Clang-8 is right as utf-8 encoded characters (3 bytes in this case) shouldn't be split into two separate lines.

How to repeat:
CC=clang-8 CXX=clang++-8 cmake -DCMAKE_BUILD_TYPE=Debug -DMYSQL_MAINTAINER_MODE=ON -DBUILD_CONFIG=mysql_release -DFEATURE_SET=community -DENABLE_DTRACE=OFF -DENABLE_DOWNLOADS=1 -DDOWNLOAD_BOOST=1 -DWITH_BOOST=../deps -DWITH_SSL=system

Suggested fix:
diff --git a/scripts/comp_sql.c b/scripts/comp_sql.c
index cf1a582d4b5..df458274904 100644
--- a/scripts/comp_sql.c
+++ b/scripts/comp_sql.c
@@ -79,7 +79,8 @@ static void print_query(FILE *out, const char *query)
   fprintf(out, "\"");
   while (*ptr)
   {
-    if (column >= 120)
+    /* utf-8 encoded characters are always < 0 (or >= 0x80 for unsigned) */
+    if ((column >= 120) && (*ptr >= 0))
     {
       /* Wrap to the next line, tabulated. */
       fprintf(out, "\"\n  \"");
[7 Aug 2019 12:52] MySQL Verification Team
Hello Mr.
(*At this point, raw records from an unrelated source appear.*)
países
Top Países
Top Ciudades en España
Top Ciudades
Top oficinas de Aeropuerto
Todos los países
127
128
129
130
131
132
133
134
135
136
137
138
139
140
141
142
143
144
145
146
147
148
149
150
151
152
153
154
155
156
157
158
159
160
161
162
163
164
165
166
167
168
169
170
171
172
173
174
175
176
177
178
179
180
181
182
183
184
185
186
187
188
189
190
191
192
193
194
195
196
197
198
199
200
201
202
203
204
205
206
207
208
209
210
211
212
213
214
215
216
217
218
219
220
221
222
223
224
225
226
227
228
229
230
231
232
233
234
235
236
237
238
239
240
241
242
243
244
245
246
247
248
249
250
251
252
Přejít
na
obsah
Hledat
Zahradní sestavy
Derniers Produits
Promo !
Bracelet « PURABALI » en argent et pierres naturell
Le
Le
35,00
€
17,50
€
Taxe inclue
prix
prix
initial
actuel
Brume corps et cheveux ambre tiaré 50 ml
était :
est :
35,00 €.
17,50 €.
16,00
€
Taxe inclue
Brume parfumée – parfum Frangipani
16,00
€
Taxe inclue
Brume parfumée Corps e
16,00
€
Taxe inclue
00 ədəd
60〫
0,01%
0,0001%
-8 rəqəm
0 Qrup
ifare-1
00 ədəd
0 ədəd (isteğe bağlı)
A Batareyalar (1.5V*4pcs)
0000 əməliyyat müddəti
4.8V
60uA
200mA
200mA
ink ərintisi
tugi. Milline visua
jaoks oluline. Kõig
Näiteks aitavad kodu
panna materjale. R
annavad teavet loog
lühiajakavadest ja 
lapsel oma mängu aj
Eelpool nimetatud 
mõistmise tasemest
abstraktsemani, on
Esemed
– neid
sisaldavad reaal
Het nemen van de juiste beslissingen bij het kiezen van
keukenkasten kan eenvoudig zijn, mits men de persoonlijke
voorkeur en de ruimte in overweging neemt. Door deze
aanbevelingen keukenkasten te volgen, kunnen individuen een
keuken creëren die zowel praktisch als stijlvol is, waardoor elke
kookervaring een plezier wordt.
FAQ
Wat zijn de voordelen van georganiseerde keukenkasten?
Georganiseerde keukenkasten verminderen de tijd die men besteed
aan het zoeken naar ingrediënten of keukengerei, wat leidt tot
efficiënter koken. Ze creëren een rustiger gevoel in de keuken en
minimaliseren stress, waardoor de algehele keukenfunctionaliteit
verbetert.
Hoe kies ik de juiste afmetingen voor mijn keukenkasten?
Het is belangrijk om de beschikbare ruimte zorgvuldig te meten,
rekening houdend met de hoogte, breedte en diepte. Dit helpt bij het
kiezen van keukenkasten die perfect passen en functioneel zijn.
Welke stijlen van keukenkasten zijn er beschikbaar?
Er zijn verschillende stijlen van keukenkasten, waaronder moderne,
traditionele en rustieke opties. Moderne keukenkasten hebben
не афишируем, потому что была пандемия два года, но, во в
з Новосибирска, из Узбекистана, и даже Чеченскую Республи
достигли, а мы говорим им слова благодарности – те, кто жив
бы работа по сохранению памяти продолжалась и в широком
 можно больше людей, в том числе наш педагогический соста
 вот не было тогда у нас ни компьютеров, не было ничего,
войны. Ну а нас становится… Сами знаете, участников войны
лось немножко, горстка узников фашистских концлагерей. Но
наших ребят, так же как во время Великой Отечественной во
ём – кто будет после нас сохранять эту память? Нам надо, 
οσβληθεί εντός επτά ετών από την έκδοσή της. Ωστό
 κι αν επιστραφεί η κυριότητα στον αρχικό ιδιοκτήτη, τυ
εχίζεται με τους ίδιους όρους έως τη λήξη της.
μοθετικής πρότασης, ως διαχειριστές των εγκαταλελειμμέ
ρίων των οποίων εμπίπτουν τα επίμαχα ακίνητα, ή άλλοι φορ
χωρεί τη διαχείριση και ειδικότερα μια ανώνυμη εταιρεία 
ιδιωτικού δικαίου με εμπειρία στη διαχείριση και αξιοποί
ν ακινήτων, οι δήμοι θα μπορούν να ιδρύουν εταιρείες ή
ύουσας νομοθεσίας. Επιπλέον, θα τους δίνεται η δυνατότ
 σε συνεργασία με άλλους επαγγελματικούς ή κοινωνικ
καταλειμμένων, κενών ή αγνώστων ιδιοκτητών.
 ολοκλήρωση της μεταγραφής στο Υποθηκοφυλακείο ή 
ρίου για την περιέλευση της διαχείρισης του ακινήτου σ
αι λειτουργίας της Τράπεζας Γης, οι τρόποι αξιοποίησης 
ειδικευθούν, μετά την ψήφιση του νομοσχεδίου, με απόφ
Skibinski,

Thank you for your bug report.

I have analysed it and concluded that you are correct.

Verified as reported.
[16 Aug 2019 17:47] Paul DuBois
Posted by developer:
 
Fixed in 5.7.28, 8.0.18.

When generating C source from sql scripts, Some utf8-encoded
characters were split across lines. Thanks to Przemysław Skibiński
for the patch.